J'ai tant rêvé de toi

Sophie Wilhelm emprunté ce vers à Robert Desnos pour en faire le titre de son spectacle sur le thème de la rencontre. Avec l’intention de réciter sur scène ce poème que finalement elle ne dit pas. C’est une phrase qui résonne comme le refrain d’une chanson intérieure. Tout le monde n’est-il pas potentiellement amoureux, toujours ?

J'avais eu l'occasion de faire sa connaissance avec les abonnés de la Médiathèque d'Antony (92) où elle présentait son prochain spectacle en décembre dernier. Elle en avait donné ce soir-là quelques extraits prometteurs que j'avais retranscrits pour le blog.

Elle avait accepté de me revoir une dizaine de jours avant la première représentation, à la Maison du conte de Chevilly-Larue (94). Si elle éprouvait encore beaucoup d’interrogations mais elle se sentait suffisamment à l’aise pour accepter de livrer un peu d’elle, de son parcours, de ses rêves et de ses cauchemars.

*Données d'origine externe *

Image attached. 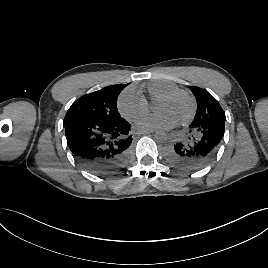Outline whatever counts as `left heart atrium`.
<instances>
[{"mask_svg": "<svg viewBox=\"0 0 268 268\" xmlns=\"http://www.w3.org/2000/svg\"><path fill=\"white\" fill-rule=\"evenodd\" d=\"M151 123L159 128L168 129L173 127L177 122L166 115L158 114L151 119Z\"/></svg>", "mask_w": 268, "mask_h": 268, "instance_id": "obj_1", "label": "left heart atrium"}]
</instances>
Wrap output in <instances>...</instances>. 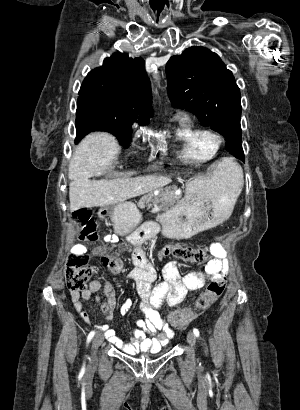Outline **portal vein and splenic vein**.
<instances>
[{
    "label": "portal vein and splenic vein",
    "mask_w": 300,
    "mask_h": 410,
    "mask_svg": "<svg viewBox=\"0 0 300 410\" xmlns=\"http://www.w3.org/2000/svg\"><path fill=\"white\" fill-rule=\"evenodd\" d=\"M158 210H159V207H157V206H155L154 209H153V211H158Z\"/></svg>",
    "instance_id": "portal-vein-and-splenic-vein-1"
}]
</instances>
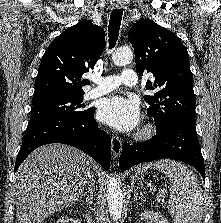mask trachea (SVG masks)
<instances>
[{"instance_id":"obj_1","label":"trachea","mask_w":221,"mask_h":223,"mask_svg":"<svg viewBox=\"0 0 221 223\" xmlns=\"http://www.w3.org/2000/svg\"><path fill=\"white\" fill-rule=\"evenodd\" d=\"M123 11L121 9H115L111 12L109 20V49H112L119 36L120 24L122 20Z\"/></svg>"}]
</instances>
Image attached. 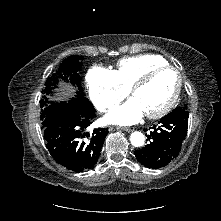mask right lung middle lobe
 <instances>
[{
    "instance_id": "dd1d6c3e",
    "label": "right lung middle lobe",
    "mask_w": 221,
    "mask_h": 221,
    "mask_svg": "<svg viewBox=\"0 0 221 221\" xmlns=\"http://www.w3.org/2000/svg\"><path fill=\"white\" fill-rule=\"evenodd\" d=\"M82 59L83 57L77 55H73L65 59L60 64L58 70L45 82V88L42 90L44 96L40 100V118L42 121L47 115L54 114L68 108L90 109L94 107L92 103L84 97L83 89L80 85L81 78L78 72L82 66ZM60 81L70 83L72 86L76 87L78 89L76 96L68 102H50L47 96L53 93L52 90L57 88Z\"/></svg>"
}]
</instances>
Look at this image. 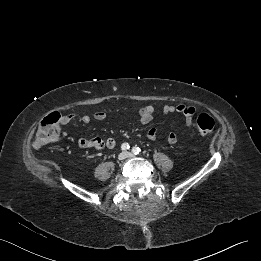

Sophie Wilhelm adore les petits détails qui font les rencontres, qui sont toujours les mêmes et pourtant à chaque fois légèrement différents. Elle a procédé par collectage pour composer le texte de son spectacle. Toutes les histoires qu’elle raconte sur scène, des premiers flirts aux amours les plus folles, lui ont été inspirées par des confidences qui ont patiemment été consignées dans un carnet. Pendant notre entretien elle y notera quelques phrases… comme de petits trésors.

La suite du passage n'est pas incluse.